According to Rifkin and Breus, the preferred method of consuming magnesium is through diet. Many foods, such as black beans, bananas and salmon, are rich in this mineral. Rifkin says eating leafy greens regularly can provide your body with many other essential vitamins and minerals. “Many Americans don’t eat plant-based foods,” she notes, “so they don’t eat foods high in magnesium to begin with.”

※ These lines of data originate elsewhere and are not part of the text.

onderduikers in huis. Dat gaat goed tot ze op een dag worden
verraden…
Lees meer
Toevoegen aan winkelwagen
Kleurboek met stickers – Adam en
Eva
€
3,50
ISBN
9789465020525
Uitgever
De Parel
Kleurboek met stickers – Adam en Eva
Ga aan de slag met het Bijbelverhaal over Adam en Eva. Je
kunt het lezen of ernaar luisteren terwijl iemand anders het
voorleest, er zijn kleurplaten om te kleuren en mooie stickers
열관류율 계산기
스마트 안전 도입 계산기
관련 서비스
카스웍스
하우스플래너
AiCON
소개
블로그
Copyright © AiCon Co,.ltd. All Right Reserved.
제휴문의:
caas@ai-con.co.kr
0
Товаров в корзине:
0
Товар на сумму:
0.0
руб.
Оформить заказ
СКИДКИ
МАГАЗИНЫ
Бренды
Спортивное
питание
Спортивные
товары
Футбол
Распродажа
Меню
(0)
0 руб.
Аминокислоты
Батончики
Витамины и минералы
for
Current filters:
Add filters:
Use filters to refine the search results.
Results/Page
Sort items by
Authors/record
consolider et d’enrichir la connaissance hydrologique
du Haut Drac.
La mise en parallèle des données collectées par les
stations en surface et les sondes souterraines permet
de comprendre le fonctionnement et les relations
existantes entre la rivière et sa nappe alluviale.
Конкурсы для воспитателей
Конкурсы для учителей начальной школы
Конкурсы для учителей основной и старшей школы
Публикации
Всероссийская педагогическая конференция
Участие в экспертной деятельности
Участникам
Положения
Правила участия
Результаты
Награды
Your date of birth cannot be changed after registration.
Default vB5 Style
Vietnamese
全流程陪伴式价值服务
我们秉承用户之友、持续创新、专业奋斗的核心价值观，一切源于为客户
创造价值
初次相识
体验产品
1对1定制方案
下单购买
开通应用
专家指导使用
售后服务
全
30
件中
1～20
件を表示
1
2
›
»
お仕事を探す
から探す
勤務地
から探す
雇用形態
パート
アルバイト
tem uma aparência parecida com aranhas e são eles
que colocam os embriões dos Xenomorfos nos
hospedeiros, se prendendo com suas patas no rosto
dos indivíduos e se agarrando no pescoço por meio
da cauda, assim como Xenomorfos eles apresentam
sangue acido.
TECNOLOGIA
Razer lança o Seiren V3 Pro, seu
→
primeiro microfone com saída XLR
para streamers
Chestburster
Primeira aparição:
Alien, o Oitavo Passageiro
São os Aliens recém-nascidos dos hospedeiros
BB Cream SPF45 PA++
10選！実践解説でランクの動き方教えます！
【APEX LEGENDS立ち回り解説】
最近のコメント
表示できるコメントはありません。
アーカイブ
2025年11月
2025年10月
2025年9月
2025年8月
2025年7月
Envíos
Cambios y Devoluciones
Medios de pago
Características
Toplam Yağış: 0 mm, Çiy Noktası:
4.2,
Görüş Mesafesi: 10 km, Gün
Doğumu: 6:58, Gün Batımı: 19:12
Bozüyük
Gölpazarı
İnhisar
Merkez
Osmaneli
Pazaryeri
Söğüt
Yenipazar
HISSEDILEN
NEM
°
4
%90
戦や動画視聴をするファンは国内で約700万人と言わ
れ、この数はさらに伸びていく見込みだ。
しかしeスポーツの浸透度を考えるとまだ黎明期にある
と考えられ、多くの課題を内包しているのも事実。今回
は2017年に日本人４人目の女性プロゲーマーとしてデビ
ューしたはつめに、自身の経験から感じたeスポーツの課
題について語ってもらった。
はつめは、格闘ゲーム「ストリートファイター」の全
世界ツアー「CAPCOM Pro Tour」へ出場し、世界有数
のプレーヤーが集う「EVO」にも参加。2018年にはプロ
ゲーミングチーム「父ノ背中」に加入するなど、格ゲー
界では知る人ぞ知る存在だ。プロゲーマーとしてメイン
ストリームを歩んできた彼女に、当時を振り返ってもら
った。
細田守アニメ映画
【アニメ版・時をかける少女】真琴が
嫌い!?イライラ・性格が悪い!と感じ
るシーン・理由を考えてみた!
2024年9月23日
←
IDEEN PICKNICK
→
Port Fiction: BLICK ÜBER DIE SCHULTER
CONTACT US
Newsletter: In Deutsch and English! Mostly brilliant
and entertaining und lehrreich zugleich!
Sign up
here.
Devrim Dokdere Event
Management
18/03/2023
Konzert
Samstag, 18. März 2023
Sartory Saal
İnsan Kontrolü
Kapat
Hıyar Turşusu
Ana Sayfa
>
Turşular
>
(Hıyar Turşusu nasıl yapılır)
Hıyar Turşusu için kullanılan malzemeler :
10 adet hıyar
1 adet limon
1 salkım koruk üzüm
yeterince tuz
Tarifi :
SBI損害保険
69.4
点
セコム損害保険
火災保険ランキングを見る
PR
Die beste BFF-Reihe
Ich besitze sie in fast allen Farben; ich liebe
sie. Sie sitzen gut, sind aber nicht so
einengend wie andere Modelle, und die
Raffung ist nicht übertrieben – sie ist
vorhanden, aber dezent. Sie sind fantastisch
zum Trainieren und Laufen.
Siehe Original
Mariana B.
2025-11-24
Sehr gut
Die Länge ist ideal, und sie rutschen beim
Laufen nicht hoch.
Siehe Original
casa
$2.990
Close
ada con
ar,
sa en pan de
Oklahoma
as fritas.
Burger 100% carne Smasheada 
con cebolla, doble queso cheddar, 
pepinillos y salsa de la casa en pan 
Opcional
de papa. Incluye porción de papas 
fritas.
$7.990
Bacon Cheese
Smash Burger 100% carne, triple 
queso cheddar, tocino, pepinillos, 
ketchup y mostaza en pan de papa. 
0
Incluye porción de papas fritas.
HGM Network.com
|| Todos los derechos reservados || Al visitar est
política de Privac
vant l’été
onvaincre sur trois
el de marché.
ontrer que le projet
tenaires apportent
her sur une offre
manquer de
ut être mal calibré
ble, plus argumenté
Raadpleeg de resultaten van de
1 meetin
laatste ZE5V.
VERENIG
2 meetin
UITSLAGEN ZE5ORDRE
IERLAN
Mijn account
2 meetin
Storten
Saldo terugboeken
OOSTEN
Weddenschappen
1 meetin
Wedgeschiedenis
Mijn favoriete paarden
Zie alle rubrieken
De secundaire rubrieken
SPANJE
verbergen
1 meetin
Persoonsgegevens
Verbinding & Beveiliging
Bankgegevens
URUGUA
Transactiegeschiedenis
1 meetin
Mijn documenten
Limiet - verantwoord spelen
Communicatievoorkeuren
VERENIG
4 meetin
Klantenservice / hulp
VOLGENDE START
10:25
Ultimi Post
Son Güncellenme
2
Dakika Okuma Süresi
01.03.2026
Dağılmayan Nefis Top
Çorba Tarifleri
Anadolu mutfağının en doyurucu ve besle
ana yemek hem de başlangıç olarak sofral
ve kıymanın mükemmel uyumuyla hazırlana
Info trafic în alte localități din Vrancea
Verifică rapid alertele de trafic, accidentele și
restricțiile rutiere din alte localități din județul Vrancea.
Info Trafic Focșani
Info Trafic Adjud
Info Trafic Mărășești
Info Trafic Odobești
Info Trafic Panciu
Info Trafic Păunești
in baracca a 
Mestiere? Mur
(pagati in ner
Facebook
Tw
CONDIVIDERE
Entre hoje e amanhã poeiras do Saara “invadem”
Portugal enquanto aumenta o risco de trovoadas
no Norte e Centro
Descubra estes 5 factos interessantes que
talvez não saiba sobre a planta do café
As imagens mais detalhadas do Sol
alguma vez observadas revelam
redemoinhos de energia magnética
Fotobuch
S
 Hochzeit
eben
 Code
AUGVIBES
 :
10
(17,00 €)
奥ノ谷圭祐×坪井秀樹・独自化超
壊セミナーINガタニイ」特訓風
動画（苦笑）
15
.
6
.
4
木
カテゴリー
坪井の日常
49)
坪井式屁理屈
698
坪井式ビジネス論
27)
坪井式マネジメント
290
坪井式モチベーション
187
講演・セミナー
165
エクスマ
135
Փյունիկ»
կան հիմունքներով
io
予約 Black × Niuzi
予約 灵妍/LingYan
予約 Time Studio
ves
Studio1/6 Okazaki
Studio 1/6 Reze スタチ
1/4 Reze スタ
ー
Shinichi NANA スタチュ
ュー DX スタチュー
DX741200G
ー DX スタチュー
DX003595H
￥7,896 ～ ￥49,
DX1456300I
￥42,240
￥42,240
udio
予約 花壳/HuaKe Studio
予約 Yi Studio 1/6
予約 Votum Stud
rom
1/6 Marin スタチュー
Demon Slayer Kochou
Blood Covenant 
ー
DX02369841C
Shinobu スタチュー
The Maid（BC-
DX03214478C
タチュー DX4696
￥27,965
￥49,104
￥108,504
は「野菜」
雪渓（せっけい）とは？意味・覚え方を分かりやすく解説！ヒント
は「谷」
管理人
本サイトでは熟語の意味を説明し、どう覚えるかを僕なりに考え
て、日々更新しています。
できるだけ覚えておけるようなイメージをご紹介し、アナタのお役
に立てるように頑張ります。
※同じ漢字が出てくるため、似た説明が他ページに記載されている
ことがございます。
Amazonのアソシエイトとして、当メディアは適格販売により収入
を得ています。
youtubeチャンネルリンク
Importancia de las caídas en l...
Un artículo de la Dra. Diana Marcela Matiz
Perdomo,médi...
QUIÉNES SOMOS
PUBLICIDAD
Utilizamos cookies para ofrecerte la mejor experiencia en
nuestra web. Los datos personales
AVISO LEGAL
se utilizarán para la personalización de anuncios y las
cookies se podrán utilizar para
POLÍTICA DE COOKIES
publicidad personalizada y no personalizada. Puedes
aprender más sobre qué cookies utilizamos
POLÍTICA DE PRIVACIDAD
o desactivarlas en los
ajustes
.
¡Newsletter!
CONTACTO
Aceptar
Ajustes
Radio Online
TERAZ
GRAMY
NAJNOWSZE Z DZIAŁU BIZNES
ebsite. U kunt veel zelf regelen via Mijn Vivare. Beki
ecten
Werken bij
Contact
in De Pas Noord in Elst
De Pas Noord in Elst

Breus also says that a significant number of people don't actually meet dietary requirements. Studies have reported that about from 10 to 30 percent populations in developed countries are magnesium deficient, and experts say the real percentage may be much higher because diets low in magnesium are so common and studies have inconsistent measurements of magnesium intake. Magnesium deficiency is associated with a variety of health problems, including chronic insomnia, depression And heart diseasesays Kilkenny.

Becoming more mindful of your magnesium intake can be key to your overall health, as well as your sleep. As Breus says, “Magnesium is one of the most important minerals you can have.”